Pour d'autres personnes le foulard serait un signe religieux : la jeune fille musulmane le portant dans les écoles françaises entendrait montrer ainsi qu'elle est musulmane : c'est donc un "signe ostensible", par lequel on veut montrer de quelle religion on est.

Que veut dire "ostensible" ?

"Ostensible" : qui est fait avec l'intention d'être vu (Le Petit Larousse).
"Ostensible" adj. est dérivé au moyen du suffixe -ible (1346) du latin ostensum, variante de ostentum, supin de ostendere, proprement "tendre devant", d'où "montrer", de ob "devant" (objet) et tendere (tendre). On relève en latin médiéval (1300) ostensibilis "qui paraît". Ostensible signifie "qui peut être montré" et surtout, de nos jours, "qui est fait pour être montré, remarqué" (1800) (Le Robert dictionnaire historique de la langue française).

Or le foulard n'a nullement comme objectif d'exprimer que celle qui le vêt est musulmane. Couvrir sa chevelure en public est quelque chose que l'islam rend obligatoire à la femme, mais, lorsqu'elle le fait, la musulmane n'a pas l'objectif d'exprimer par cela qu'elle est musulmane.

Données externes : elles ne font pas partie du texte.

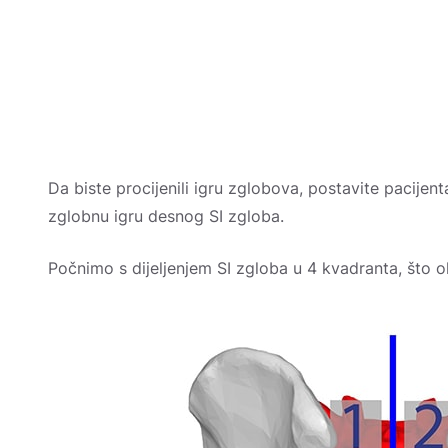
Da biste procijenili igru ​​zglobova, postavite pacijen
zglobnu igru ​​desnog SI zgloba.
Počnimo s dijeljenjem SI zgloba u 4 kvadranta, što o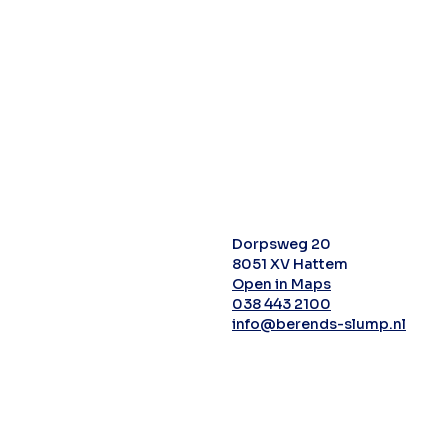
Dorpsweg 20
8051 XV Hattem
Open in Maps
038 443 2100
info@berends-slump.nl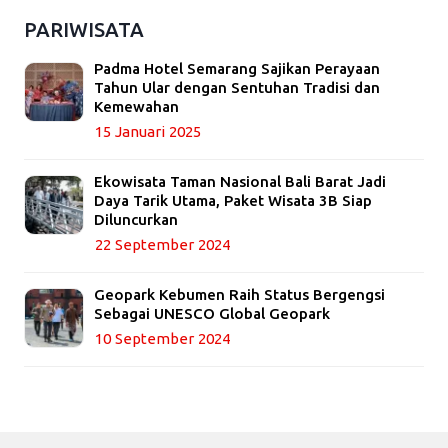
PARIWISATA
Padma Hotel Semarang Sajikan Perayaan
Tahun Ular dengan Sentuhan Tradisi dan
Kemewahan
15 Januari 2025
Ekowisata Taman Nasional Bali Barat Jadi
Daya Tarik Utama, Paket Wisata 3B Siap
Diluncurkan
22 September 2024
Geopark Kebumen Raih Status Bergengsi
Sebagai UNESCO Global Geopark
10 September 2024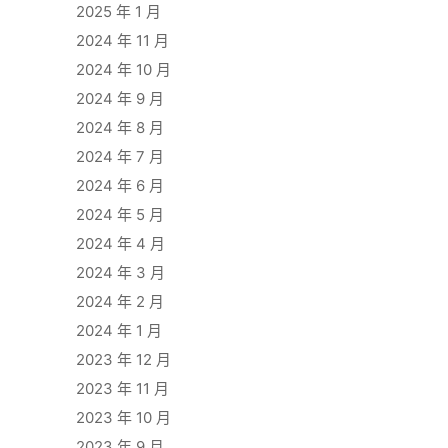
2025 年 1 月
2024 年 11 月
2024 年 10 月
2024 年 9 月
2024 年 8 月
2024 年 7 月
2024 年 6 月
2024 年 5 月
2024 年 4 月
2024 年 3 月
2024 年 2 月
2024 年 1 月
2023 年 12 月
2023 年 11 月
2023 年 10 月
2023 年 9 月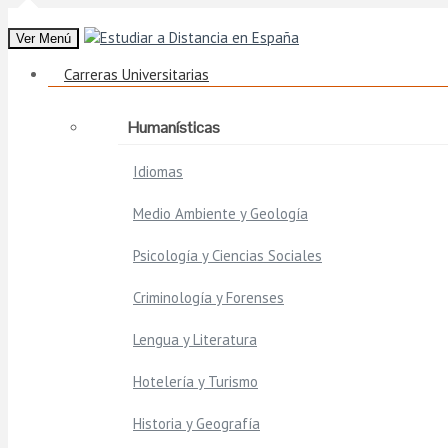
Ver Menú
Carreras Universitarias
Humanísticas
Idiomas
Medio Ambiente y Geología
Psicología y Ciencias Sociales
Criminología y Forenses
Lengua y Literatura
Hotelería y Turismo
Historia y Geografía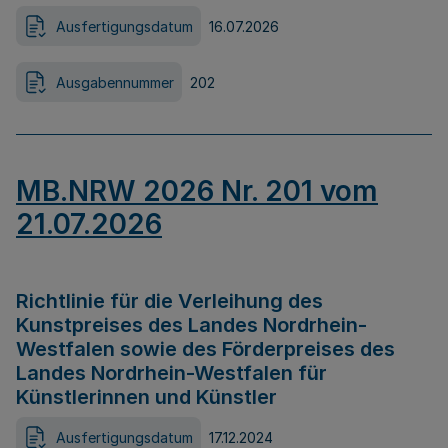
Ausfertigungsdatum
16.07.2026
Ausgabennummer
202
MB.NRW 2026 Nr. 201 vom
21.07.2026
Richtlinie für die Verleihung des
Kunstpreises des Landes Nordrhein-
Westfalen sowie des Förderpreises des
Landes Nordrhein-Westfalen für
Künstlerinnen und Künstler
Ausfertigungsdatum
17.12.2024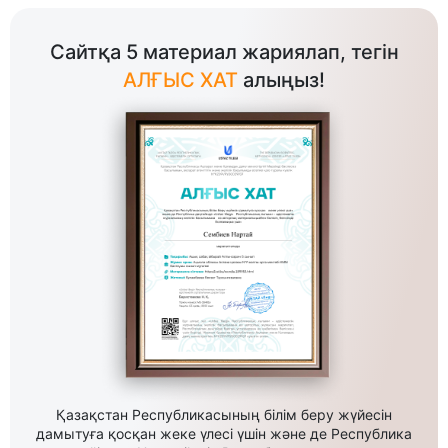
Сайтқа 5 материал жариялап, тегін
АЛҒЫС ХАТ
алыңыз!
Қазақстан Республикасының білім беру жүйесін
дамытуға қосқан жеке үлесі үшін және де Республика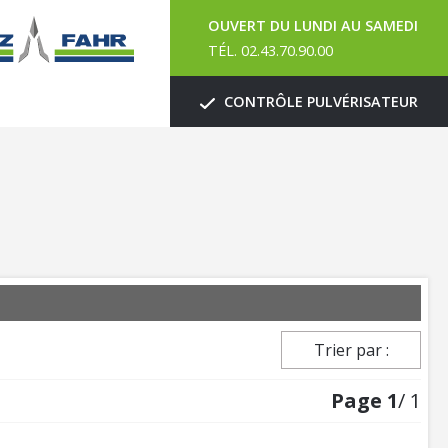
OUVERT DU LUNDI AU SAMEDI
TÉL. 02.43.70.90.00
CONTRÔLE PULVÉRISATEUR
Trier par :
Page
1
/ 1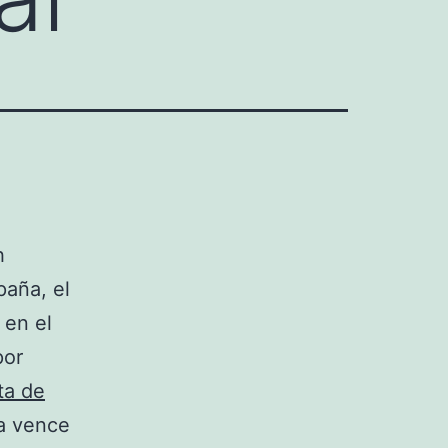
h
paña, el
 en el
por
ta de
a vence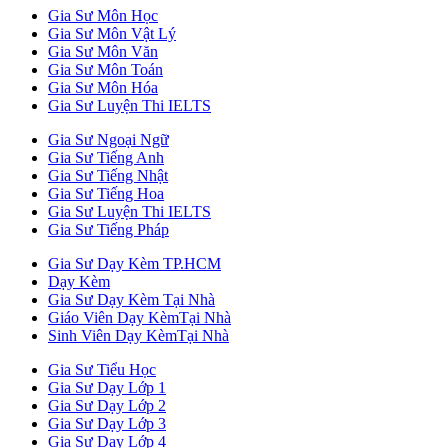
Gia Sư Môn Học
Gia Sư Môn Vật Lý
Gia Sư Môn Văn
Gia Sư Môn Toán
Gia Sư Môn Hóa
Gia Sư Luyện Thi IELTS
Gia Sư Ngoại Ngữ
Gia Sư Tiếng Anh
Gia Sư Tiếng Nhật
Gia Sư Tiếng Hoa
Gia Sư Luyện Thi IELTS
Gia Sư Tiếng Pháp
Gia Sư Dạy Kèm TP.HCM
Dạy Kèm
Gia Sư Dạy Kèm Tại Nhà
Giáo Viên Dạy KèmTại Nhà
Sinh Viên Dạy KèmTại Nhà
Gia Sư Tiểu Học
Gia Sư Dạy Lớp 1
Gia Sư Dạy Lớp 2
Gia Sư Dạy Lớp 3
Gia Sư Dạy Lớp 4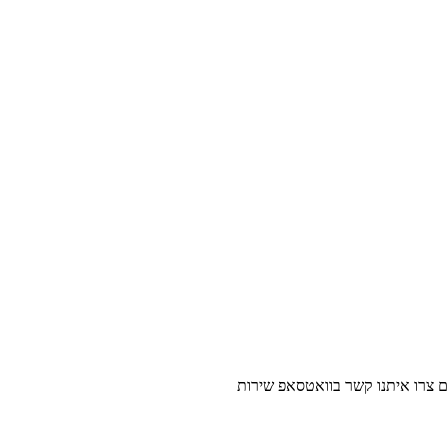
נו קשר בוואטסאפ שירות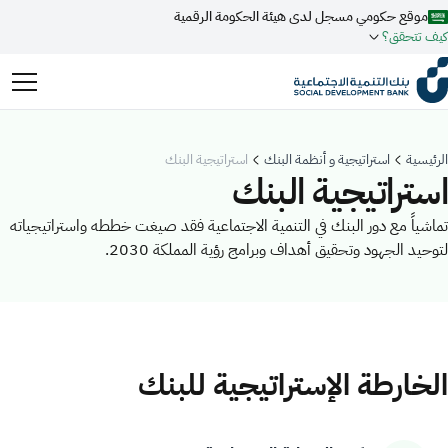
موقع حكومي مسجل لدى هيئة الحكومة الرقمية
كيف تتحقق؟
روابط المواقع الالكترونية الرسمية السعودية تنتهي بـ
.gov.sa
جميع روابط المواقع الرسمية التابعة للجهات الحكومية في المملكة
الرئيسية
استراتيجية و أنظمة البنك
استراتيجية البنك
العربية السعودية تنتهي بـ .gov.sa
استراتيجية البنك
المواقع الالكترونية الحكومية تستخدم بروتوكول
HTTPS
تماشياً مع دور البنك في التنمية الاجتماعية فقد صيغت خططه واستراتيجياته
ابحث
للتشفير و الأمان.
لتوحيد الجهود وتحقيق أهداف وبرامج رؤية المملكة 2030.
فعل البحث الذكي عبر نورة المدعومة بالذكاء الاصطناعي
المواقع الالكترونية الآمنة في المملكة العربية السعودية تستخدم بروتوكول
اقتراحات
HTTPS للتشفير.
تمويل
أخبار
فعاليات
مسجل لدى هيئة الحكومة الرقمية برقم:
20241028850
الخارطة الإستراتيجية للبنك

Exactement comme le fait de couvrir ses cuisses en public est quelque chose que l'islam rend obligatoire à l'homme (d'après l'avis de plusieurs mujtahids), mais, lorsqu'il porte un pantalon afin de respecter cette obligation, le musulman n'a pas l'objectif d'exprimer par cela qu'il est musulman.

Le foulard aurait-il alors ce rôle de façon secondaire ? Non plus : le musulman et la musulmane de France et d'Europe ne sont pas tenus d'exprimer par leur tenue vestimentaire leur différence identitaire islamique (lisez mon article : Faut-il se différencier de la façon de faire des non-musulmans ?).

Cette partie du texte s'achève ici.